▸ How to complete this task
Pick out each line below containing "January".

_ _ _ _

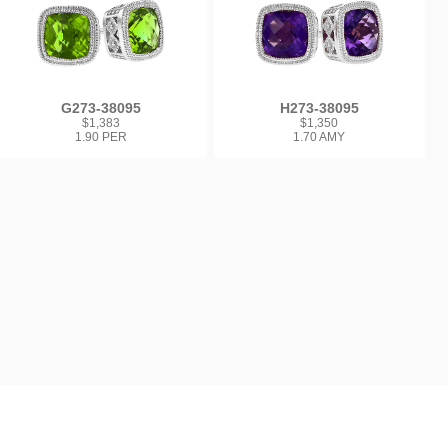
G273-38095
H273-38095
$1,383
$1,350
1.90 PER
1.70 AMY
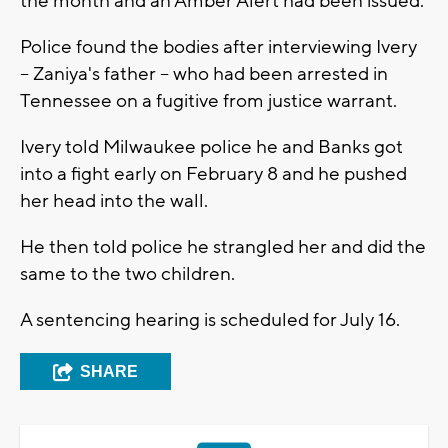
the month and an Amber Alert had been issued.
Police found the bodies after interviewing Ivery
-- Zaniya's father -- who had been arrested in
Tennessee on a fugitive from justice warrant.
Ivery told Milwaukee police he and Banks got
into a fight early on February 8 and he pushed
her head into the wall.
He then told police he strangled her and did the
same to the two children.
A sentencing hearing is scheduled for July 16.
SHARE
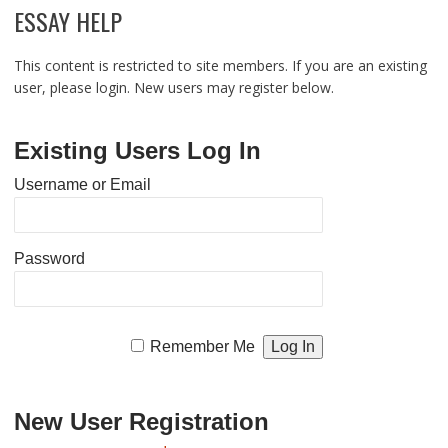
ESSAY HELP
This content is restricted to site members. If you are an existing
user, please login. New users may register below.
Existing Users Log In
Username or Email
Password
Remember Me
New User Registration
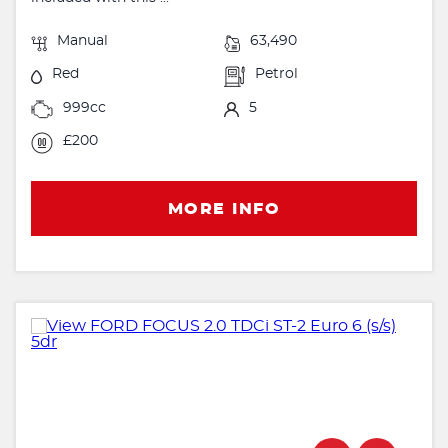
Manual
63,490
Red
Petrol
999cc
5
£200
MORE INFO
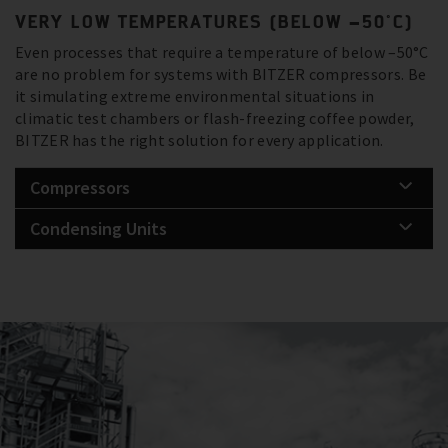
VERY LOW TEMPERATURES (BELOW –50°C)
Even processes that require a temperature of below –50°C
are no problem for systems with BITZER compressors. Be
it simulating extreme environmental situations in
climatic test chambers or flash-freezing coffee powder,
BITZER has the right solution for every application.
Compressors
Condensing Units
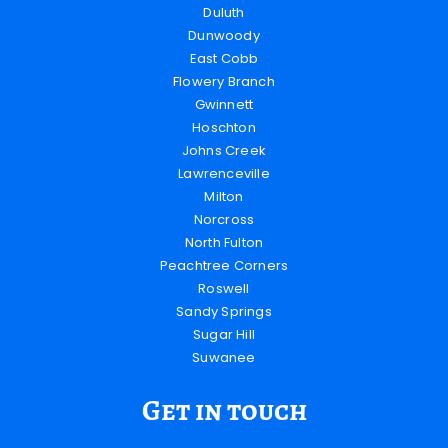
Duluth
Dunwoody
East Cobb
Flowery Branch
Gwinnett
Hoschton
Johns Creek
Lawrenceville
Milton
Norcross
North Fulton
Peachtree Corners
Roswell
Sandy Springs
Sugar Hill
Suwanee
Get in touch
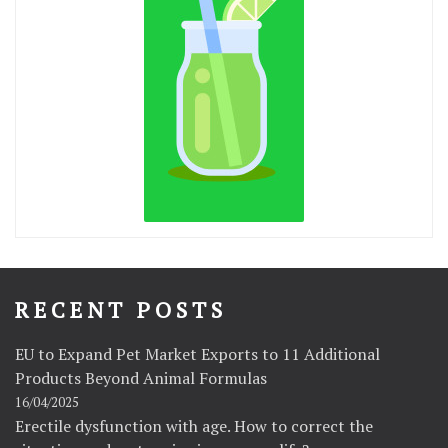
RECENT POSTS
EU to Expand Pet Market Exports to 11 Additional
Products Beyond Animal Formulas
16/04/2025
Erectile dysfunction with age. How to correct the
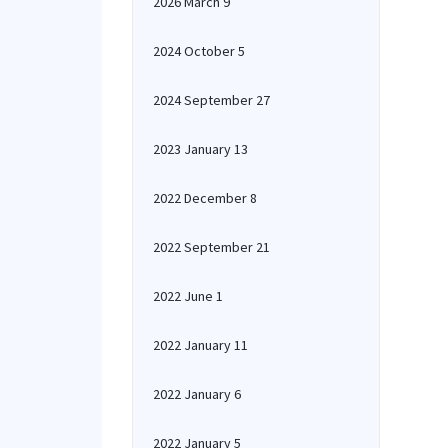
2026 March 9
2024 October 5
2024 September 27
2023 January 13
2022 December 8
2022 September 21
2022 June 1
2022 January 11
2022 January 6
2022 January 5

_ _ _ _

▸ Result of the task
2023 January 13
2022 January 11
2022 January 6
2022 January 5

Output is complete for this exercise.